Males can contribute the mental development of the offspring before birth, claims a recent study. In this photo, a laboratory assistant holds one hemisphere of a healthy brain, March 14, 2011. Reuters/Denis Balibouse

A study conducted by the researchers at the Indiana University has revealed that males can help develop the mental ability of their offspring during pregnancy. The researchers conducted their study on mice and found that male mice had the ability to impact the neurological development of their offspring.

The findings, which were reported in the Proceedings of the Royal Society of London B: Biological Sciences, claim that female mice who were exposed to male pheromones gave birth to infants with advanced mental abilities.

According to lead researcher Sachiko Koyama, this is the first study conducted so far that shows that an exposure to pheromones may “exert an influence across the generation of mammals,” stated Indiana University Newsroom. "We found that male pheromones seem to influence the nutritional environment following birth, resulting in changes to the brain that could extend to future generations," said Koyama.

The researchers believe that, in mice, the male pheromones influence the mental development of the babies through the nursing ability of the mother. Pheromones are the chemical signals that are used as a mode of communication between the members of the same species.

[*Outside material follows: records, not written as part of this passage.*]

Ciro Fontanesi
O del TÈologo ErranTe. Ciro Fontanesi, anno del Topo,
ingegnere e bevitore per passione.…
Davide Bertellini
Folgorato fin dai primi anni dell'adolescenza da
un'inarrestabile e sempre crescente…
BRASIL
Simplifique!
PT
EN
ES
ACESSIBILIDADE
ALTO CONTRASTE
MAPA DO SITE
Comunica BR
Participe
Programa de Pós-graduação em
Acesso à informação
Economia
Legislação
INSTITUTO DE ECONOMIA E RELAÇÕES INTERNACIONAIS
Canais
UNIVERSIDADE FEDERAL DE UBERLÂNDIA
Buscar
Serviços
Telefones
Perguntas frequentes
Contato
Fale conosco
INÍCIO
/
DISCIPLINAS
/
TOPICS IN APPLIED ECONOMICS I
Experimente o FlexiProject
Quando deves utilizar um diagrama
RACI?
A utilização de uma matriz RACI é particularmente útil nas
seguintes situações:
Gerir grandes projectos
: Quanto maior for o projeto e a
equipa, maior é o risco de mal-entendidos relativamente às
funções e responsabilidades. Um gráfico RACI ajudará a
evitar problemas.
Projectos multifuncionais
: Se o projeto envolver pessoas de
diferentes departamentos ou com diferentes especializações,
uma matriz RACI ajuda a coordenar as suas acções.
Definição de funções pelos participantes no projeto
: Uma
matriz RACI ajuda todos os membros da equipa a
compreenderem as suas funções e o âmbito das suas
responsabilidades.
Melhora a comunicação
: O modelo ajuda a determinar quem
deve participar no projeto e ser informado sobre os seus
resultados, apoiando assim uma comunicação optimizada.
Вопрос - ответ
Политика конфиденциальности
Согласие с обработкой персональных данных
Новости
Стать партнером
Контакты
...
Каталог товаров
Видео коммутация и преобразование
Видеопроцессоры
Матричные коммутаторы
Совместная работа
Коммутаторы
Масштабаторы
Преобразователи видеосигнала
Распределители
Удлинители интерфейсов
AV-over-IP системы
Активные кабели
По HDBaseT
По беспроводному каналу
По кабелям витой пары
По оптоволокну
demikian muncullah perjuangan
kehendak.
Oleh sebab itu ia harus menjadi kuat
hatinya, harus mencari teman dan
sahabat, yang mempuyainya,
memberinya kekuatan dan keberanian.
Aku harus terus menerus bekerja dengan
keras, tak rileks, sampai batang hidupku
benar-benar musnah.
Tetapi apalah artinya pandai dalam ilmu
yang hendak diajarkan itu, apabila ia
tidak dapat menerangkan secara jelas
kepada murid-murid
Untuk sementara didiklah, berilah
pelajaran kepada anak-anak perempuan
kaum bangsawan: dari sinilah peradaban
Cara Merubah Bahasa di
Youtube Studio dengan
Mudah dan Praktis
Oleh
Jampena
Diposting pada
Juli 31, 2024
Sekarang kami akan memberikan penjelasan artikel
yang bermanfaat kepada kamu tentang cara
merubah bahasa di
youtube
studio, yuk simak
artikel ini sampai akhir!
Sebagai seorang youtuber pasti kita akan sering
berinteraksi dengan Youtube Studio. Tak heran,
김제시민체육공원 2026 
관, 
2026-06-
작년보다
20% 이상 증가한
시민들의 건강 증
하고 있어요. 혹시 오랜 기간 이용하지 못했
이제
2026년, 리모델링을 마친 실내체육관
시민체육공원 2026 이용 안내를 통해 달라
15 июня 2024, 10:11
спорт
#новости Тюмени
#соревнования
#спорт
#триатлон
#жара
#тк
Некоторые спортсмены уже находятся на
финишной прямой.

During the study, the researchers observed the development of the mammary glands in mice exposed to the male pheromones. The team noticed that mice with an exposure to male pheromones had well-developed mammary glands, which may have led to improved milk, in terms of quality and quantity. In addition, the same mother mice had longer nursing periods, as compared to mice who were not exposed to the male pheromones.

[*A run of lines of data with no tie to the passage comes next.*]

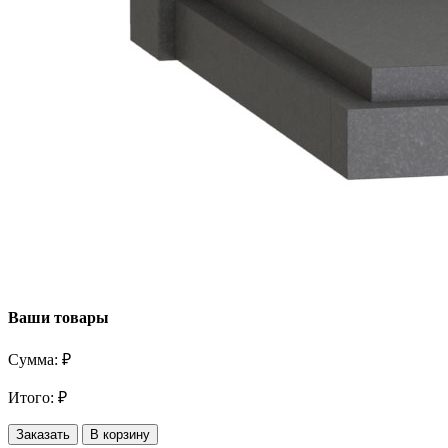
Ваши товары
Сумма:
₽
Итого:
₽
Заказать
В корзину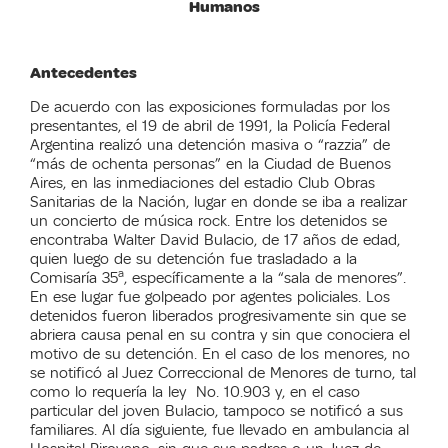
Humanos
Antecedentes
De acuerdo con las exposiciones formuladas por los
presentantes, el 19 de abril de 1991, la Policía Federal
Argentina realizó una detención masiva o “razzia” de
“más de ochenta personas” en la Ciudad de Buenos
Aires, en las inmediaciones del estadio Club Obras
Sanitarias de la Nación, lugar en donde se iba a realizar
un concierto de música rock. Entre los detenidos se
encontraba Walter David Bulacio, de 17 años de edad,
quien luego de su detención fue trasladado a la
a
Comisaría 35
, específicamente a la “sala de menores”.
En ese lugar fue golpeado por agentes policiales. Los
detenidos fueron liberados progresivamente sin que se
abriera causa penal en su contra y sin que conociera el
motivo de su detención. En el caso de los menores, no
se notificó al Juez Correccional de Menores de turno, tal
como lo requería la ley No. 10.903 y, en el caso
particular del joven Bulacio, tampoco se notificó a sus
familiares. Al día siguiente, fue llevado en ambulancia al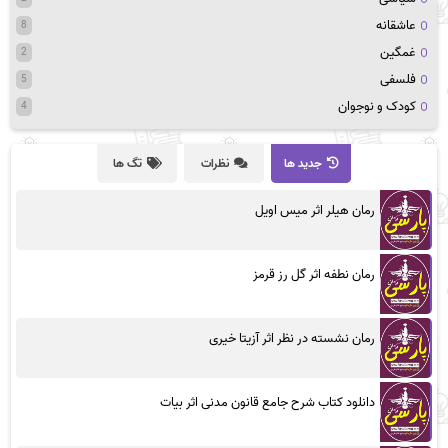
عاشقانه
8
غمگین
2
فلسفی
5
کودک و نوجوان
4
جدید ها
نظرات
تگ ها
رمان هیلر اثر میس اویل
رمان نطفه اثر گل رز قرمز
رمان نشسته در نظر اثر آزیتا خیری
دانلود کتاب شرح جامع قانون مدنی اثر بیات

To assess the level of intelligence in the baby mice, the researchers placed them in a water maze. The maze also had a hidden platform. Baby mice who were born to the mothers exposed to the male pheromones were able to quickly learn and identify the location of the hidden platform.

The researchers concluded that such baby mice have quicker learning abilities and greater spatial memory compared to the babies born to the mice with no exposure to the male pheromones.